#### PROBLEM DETAILS:
Look through the entries below and report every line that has "Tafseer".

#### Saved data entries:
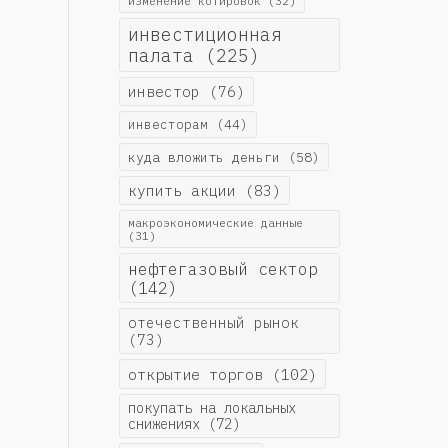
изменение котировок
(32)
инвестиционная
палата
(225)
инвестор
(76)
инвесторам
(44)
куда вложить деньги
(58)
купить акции
(83)
макроэкономические данные
(31)
нефтегазовый сектор
(142)
отечественный рынок
(73)
открытие торгов
(102)
покупать на локальных
снижениях
(72)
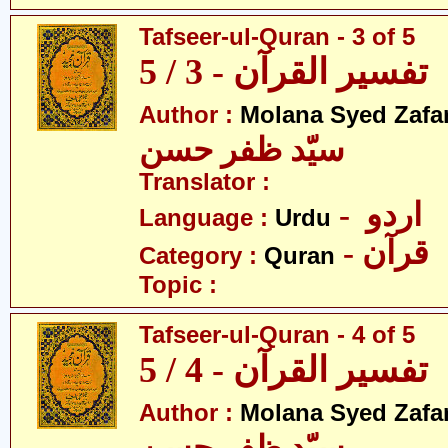
Tafseer-ul-Quran - 3 of 5
تفسیر القرآن - 3 / 5
Author :
Molana Syed Zafa
سیّد ظفر حسن
Translator :
- اردو
Language :
Urdu
- قرآن
Category :
Quran
Topic :
Tafseer-ul-Quran - 4 of 5
تفسیر القرآن - 4 / 5
Author :
Molana Syed Zafa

#### EXPECTED ANSWER:
Tafseer-ul-Quran - 3 of 5
Tafseer-ul-Quran - 4 of 5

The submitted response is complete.